The three-year-old pooch does attract a lot of attention while out-and-about wearing his goggles, with Chloe and Joe often finding themselves having to explain to people its for medical reasons. 

Chloe Godliman spotted a pink cloudy patch in the corner of Gus’ left eye in the summer of 2021 and took him to the vets with husband Joe

Since Gus has been wearing his goggles he has been able to get and about and enjoy the outdoors again

Gus is pictured here with Joe and the couples’ young child enjoying the sun outside.
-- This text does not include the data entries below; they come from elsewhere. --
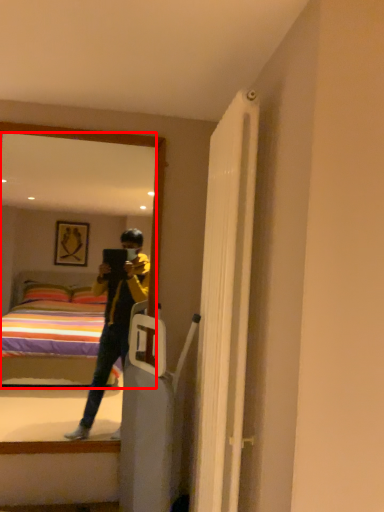 Question: Where is mirror (annotated by the red box) located in relation to door in the image?

Choices:
 (A) right
 (B) left

Answer: (B) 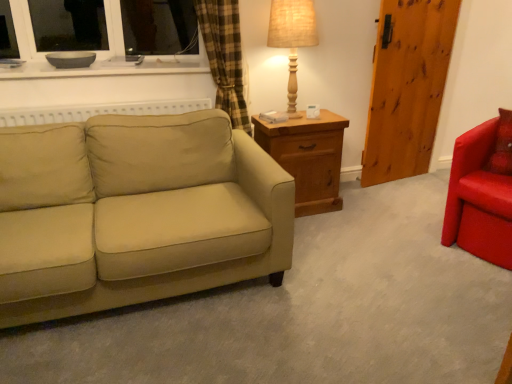 Question: From the image's perspective, is wooden nightstand at center over white glossy bowl at upper left?

Choices:
 (A) yes
 (B) no

Answer: (B)

Question: Is the depth of wooden nightstand at center less than that of white glossy bowl at upper left?

Choices:
 (A) yes
 (B) no

Answer: (B)

Question: Is wooden nightstand at center wider than white glossy bowl at upper left?

Choices:
 (A) no
 (B) yes

Answer: (A)

Question: Is wooden nightstand at center next to white glossy bowl at upper left?

Choices:
 (A) no
 (B) yes

Answer: (A)

Question: From a real-world perspective, is wooden nightstand at center under white glossy bowl at upper left?

Choices:
 (A) yes
 (B) no

Answer: (A)

Question: Based on their sizes in the image, would you say shiny red armchair at right is bigger or smaller than wooden barn door at right?

Choices:
 (A) big
 (B) small

Answer: (A)

Question: From a real-world perspective, is shiny red armchair at right physically located above or below wooden barn door at right?

Choices:
 (A) below
 (B) above

Answer: (A)

Question: From the image's perspective, relative to wooden barn door at right, is shiny red armchair at right above or below?

Choices:
 (A) above
 (B) below

Answer: (B)

Question: Is shiny red armchair at right taller or shorter than wooden barn door at right?

Choices:
 (A) short
 (B) tall

Answer: (A)

Question: In terms of width, does wooden nightstand at center look wider or thinner when compared to shiny red armchair at right?

Choices:
 (A) thin
 (B) wide

Answer: (A)

Question: Would you say wooden nightstand at center is inside or outside shiny red armchair at right?

Choices:
 (A) inside
 (B) outside

Answer: (B)

Question: Visually, is wooden nightstand at center positioned to the left or to the right of shiny red armchair at right?

Choices:
 (A) right
 (B) left

Answer: (B)

Question: Considering their positions, is wooden nightstand at center located in front of or behind shiny red armchair at right?

Choices:
 (A) behind
 (B) front

Answer: (A)

Question: From their relative heights in the image, would you say burlap fabric table lamp at upper right is taller or shorter than beige fabric couch at left?

Choices:
 (A) tall
 (B) short

Answer: (B)

Question: Is burlap fabric table lamp at upper right in front of or behind beige fabric couch at left in the image?

Choices:
 (A) behind
 (B) front

Answer: (A) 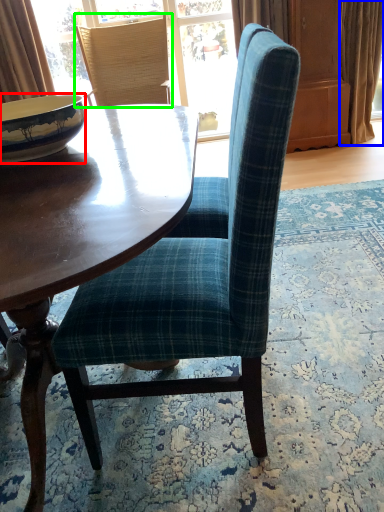 Question: Considering the real-world distances, which object is closest to bowl (highlighted by a red box)? curtain (highlighted by a blue box) or chair (highlighted by a green box).

Choices:
 (A) curtain
 (B) chair

Answer: (B) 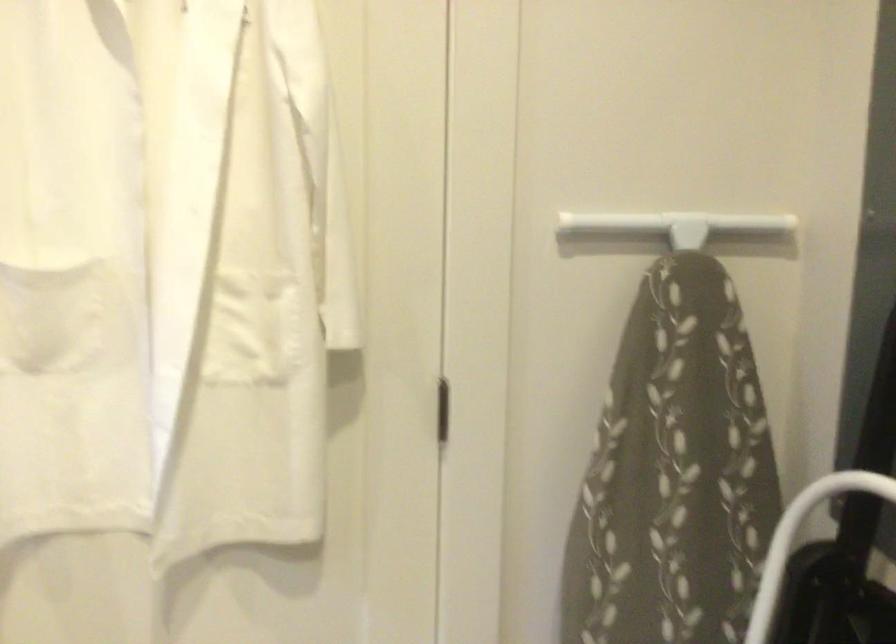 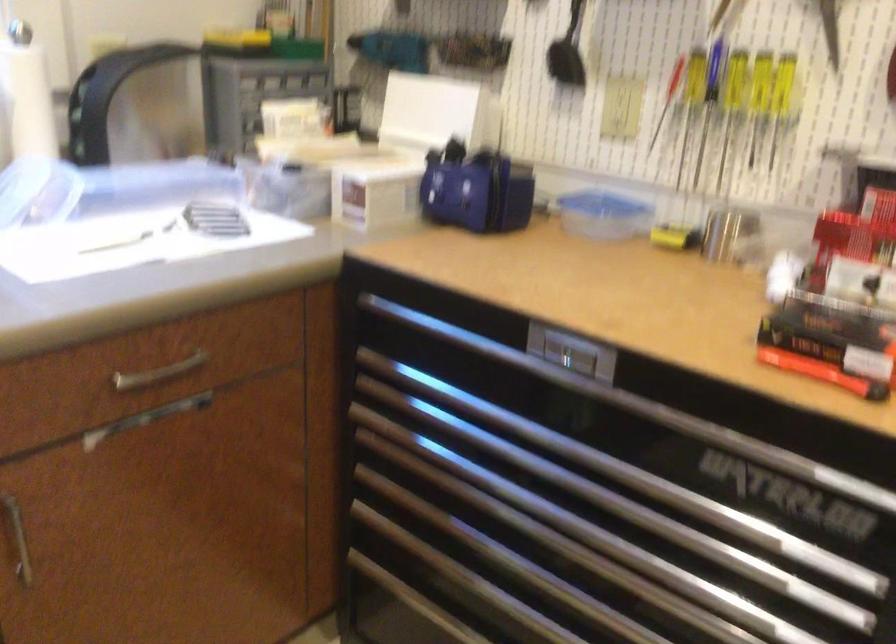 The images are taken continuously from a first-person perspective. In which direction is your viewpoint rotating?

The camera's rotation is toward left-down. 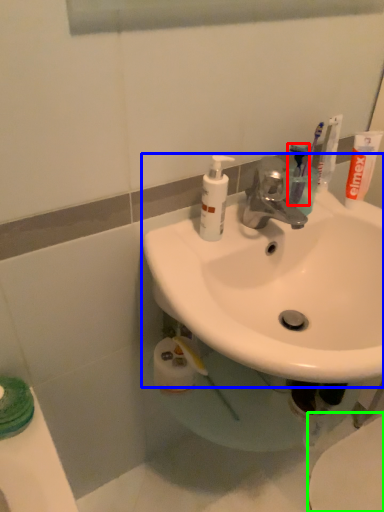 Question: Estimate the real-world distances between objects in this image. Which object is farther from toothbrush (highlighted by a red box), sink (highlighted by a blue box) or toilet (highlighted by a green box)?

Choices:
 (A) sink
 (B) toilet

Answer: (B) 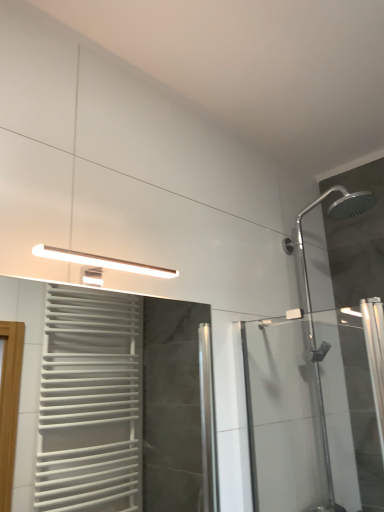 What is the approximate height of transparent glass shower door at right?

20.82 inches.

The height and width of the screenshot is (512, 384). What do you see at coordinates (311, 400) in the screenshot? I see `transparent glass shower door at right` at bounding box center [311, 400].

Where is `transparent glass shower door at right`? The width and height of the screenshot is (384, 512). transparent glass shower door at right is located at coordinates (311, 400).

Locate an element on the screen. transparent glass shower door at right is located at coordinates (311, 400).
He is wearing his special ‘doggles’

The Border Collie isn’t phased by wearing his goggles and Chloe said ‘looking cool is an added bonus.’  

To help with his condition, Gus has been prescribed steroidal drops which help to bring down the lesions in his eye.

The treatment does not cure Pannus but does halt progression and can reverse some changes.

Thanks to the goggles, the Border Collie now joins Chloe and Joe out on hikes, wild swimming trips, and even mountain biking adventures.


Pannus or chronic superficial keratitis is an immune-mediated condition affecting the cornea or clear part of the eye.

It occurs primarily in middle-aged German Shepherd dogs and Belgian Tervurens, but other breeds may also be affected.

At first, a non-painful, elevated pink mass appears on the cornea, most commonly on the lateral or outer side (if you imagine the eye to be a clock face, the mass will often be found in the eight to eleven o’clock position on the pet’s right eye, or the one to four o’clock position on the left eye).

Both eyes are usually affected but one may appear worse than the other.

The third eyelid commonly appears thickened and inflamed.

As pannus progresses, the lesion will flatten and spread out, will become pigmented or dark in color, and scarring will spread over the cornea. A mucoid discharge may also be present.

In advanced cases, visual impairment may result due to the inability to see through the dark pigment covering the cornea. If the condition is not treated, the pet will become blind.

Treatment involves using topical corticosteroids (typically prednisolone or dexamethasone) or other immune modulating drugs such as cyclosporine.

On occasion, an injection of steroids under the conjunctiva may be done.

Antibiotics are sometimes required in cases that have developed a secondary infection.

Due to the influence of UV lighting on pannus, your veterinarian may suggest dog sunglasses (e.g., Doggles®) to help give extra protection as is with the case with Gus!